Below are records; reproduce exactly the lines from the one that has "operations, usually" through the one that has "Commercial Waste", ends included, and nothing more.

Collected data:
****************************************

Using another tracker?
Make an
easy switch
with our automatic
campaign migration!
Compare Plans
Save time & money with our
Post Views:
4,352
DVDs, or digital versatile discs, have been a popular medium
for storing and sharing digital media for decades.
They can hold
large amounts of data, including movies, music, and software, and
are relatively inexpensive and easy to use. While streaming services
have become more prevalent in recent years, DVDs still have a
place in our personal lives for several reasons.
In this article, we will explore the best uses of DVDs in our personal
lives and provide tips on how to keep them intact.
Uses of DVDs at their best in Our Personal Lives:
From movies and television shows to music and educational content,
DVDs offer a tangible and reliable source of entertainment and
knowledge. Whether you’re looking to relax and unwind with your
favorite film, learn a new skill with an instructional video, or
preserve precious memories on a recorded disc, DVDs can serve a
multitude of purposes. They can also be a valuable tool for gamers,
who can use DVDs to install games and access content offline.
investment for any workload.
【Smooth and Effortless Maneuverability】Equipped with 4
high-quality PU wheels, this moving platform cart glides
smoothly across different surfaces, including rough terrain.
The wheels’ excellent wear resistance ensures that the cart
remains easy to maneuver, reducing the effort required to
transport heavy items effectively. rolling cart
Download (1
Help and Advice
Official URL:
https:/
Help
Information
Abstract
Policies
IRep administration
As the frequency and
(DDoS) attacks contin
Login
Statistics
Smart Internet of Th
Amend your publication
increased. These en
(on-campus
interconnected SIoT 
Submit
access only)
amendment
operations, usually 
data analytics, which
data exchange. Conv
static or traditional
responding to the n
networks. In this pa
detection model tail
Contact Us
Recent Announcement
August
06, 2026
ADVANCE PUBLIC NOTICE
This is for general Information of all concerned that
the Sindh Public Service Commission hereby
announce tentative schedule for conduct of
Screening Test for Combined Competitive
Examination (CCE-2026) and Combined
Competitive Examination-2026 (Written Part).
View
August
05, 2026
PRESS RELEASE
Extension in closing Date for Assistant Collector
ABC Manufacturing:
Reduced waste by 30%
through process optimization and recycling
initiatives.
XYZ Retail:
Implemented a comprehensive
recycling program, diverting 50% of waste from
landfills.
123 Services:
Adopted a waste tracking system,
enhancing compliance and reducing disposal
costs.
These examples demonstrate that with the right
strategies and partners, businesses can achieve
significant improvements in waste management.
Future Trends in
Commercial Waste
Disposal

****************************************

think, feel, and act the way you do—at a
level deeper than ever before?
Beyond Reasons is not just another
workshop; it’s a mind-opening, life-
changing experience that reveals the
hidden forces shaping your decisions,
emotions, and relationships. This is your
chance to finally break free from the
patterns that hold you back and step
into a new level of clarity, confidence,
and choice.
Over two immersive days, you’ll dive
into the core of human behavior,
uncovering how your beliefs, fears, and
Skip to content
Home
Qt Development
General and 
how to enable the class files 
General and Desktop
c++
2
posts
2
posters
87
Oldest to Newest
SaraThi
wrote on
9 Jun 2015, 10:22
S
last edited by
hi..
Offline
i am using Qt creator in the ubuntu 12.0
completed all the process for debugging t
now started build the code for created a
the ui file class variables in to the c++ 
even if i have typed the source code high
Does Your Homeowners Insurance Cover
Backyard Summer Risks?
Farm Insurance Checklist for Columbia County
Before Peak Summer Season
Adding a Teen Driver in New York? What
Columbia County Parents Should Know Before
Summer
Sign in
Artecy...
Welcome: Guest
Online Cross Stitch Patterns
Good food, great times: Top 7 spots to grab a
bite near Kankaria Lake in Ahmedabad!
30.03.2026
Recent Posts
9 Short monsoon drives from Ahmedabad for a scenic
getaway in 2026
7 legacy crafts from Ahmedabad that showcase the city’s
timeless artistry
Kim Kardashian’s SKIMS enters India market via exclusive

****************************************

### Expected answer:
operations, usually 
data analytics, which
data exchange. Conv
static or traditional
responding to the n
networks. In this pa
detection model tail
Contact Us
Recent Announcement
August
06, 2026
ADVANCE PUBLIC NOTICE
This is for general Information of all concerned that
the Sindh Public Service Commission hereby
announce tentative schedule for conduct of
Screening Test for Combined Competitive
Examination (CCE-2026) and Combined
Competitive Examination-2026 (Written Part).
View
August
05, 2026
PRESS RELEASE
Extension in closing Date for Assistant Collector
ABC Manufacturing:
Reduced waste by 30%
through process optimization and recycling
initiatives.
XYZ Retail:
Implemented a comprehensive
recycling program, diverting 50% of waste from
landfills.
123 Services:
Adopted a waste tracking system,
enhancing compliance and reducing disposal
costs.
These examples demonstrate that with the right
strategies and partners, businesses can achieve
significant improvements in waste management.
Future Trends in
Commercial Waste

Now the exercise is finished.